Measuring Our Own Impact: How the OC4C project tracks its Carbon Footprint

by | Jun 18, 2025 | Uncategorized | 0 comments

As we come to understand and combat climate change, transparency and accountability are becoming just as important as scientific innovation. That’s why the OC4C project, is taking a look not only at the Ocean Carbon uptake—but at its own carbon emissions.

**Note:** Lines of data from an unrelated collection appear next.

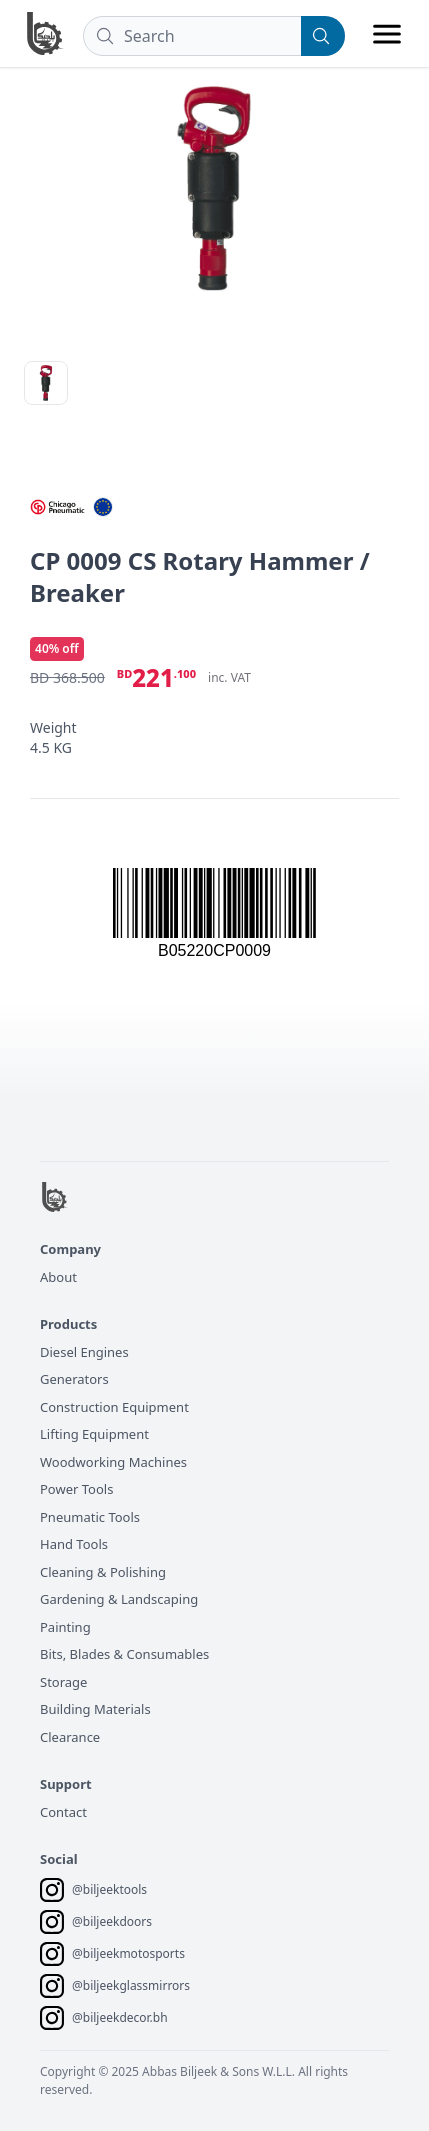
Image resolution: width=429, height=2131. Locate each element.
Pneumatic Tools (90, 1517)
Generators (74, 1379)
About (58, 1277)
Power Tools (76, 1489)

Our internal carbon accounting includes emissions from:

  • Workstation: We monitor daily general use considering office space, laptop, printer etc. and any extra high performance computer and secondary computer usage.
  • Digital infrastructure: We also consider local or Cloud computing and data processing for modelling and analysis, and our usage for online meetings and information storage.
  • Travel: Flights and ground transport for events, conferences, and collaboration meetings.  Including food consumption and hotel estimates.
  • Procurement: We are trying to not buy anything and instead ask is there one available we can use. If not, we are looking at the carbon footprint of buying new.

With the help from online calculators, that estimate general emissions from things such as flights or digital services, and usage updates from the team we create a monthly internal report of our estimate of carbon emission for that month.  

We then share this with the team at our monthly meeting and use an equivalent example to help put the amount into perspective (eg. This month we used the equivalent carbon of someone driving 800 miles)  

The project views this not as a one-time effort, but as a long-term commitment. As our project evolves, so too will our approach to sustainability.  By measuring our approximate emissions impact on the OC4C project it helps us make better informed decisions on our day-to-day work and keeps us mindful of our responsibility at every level.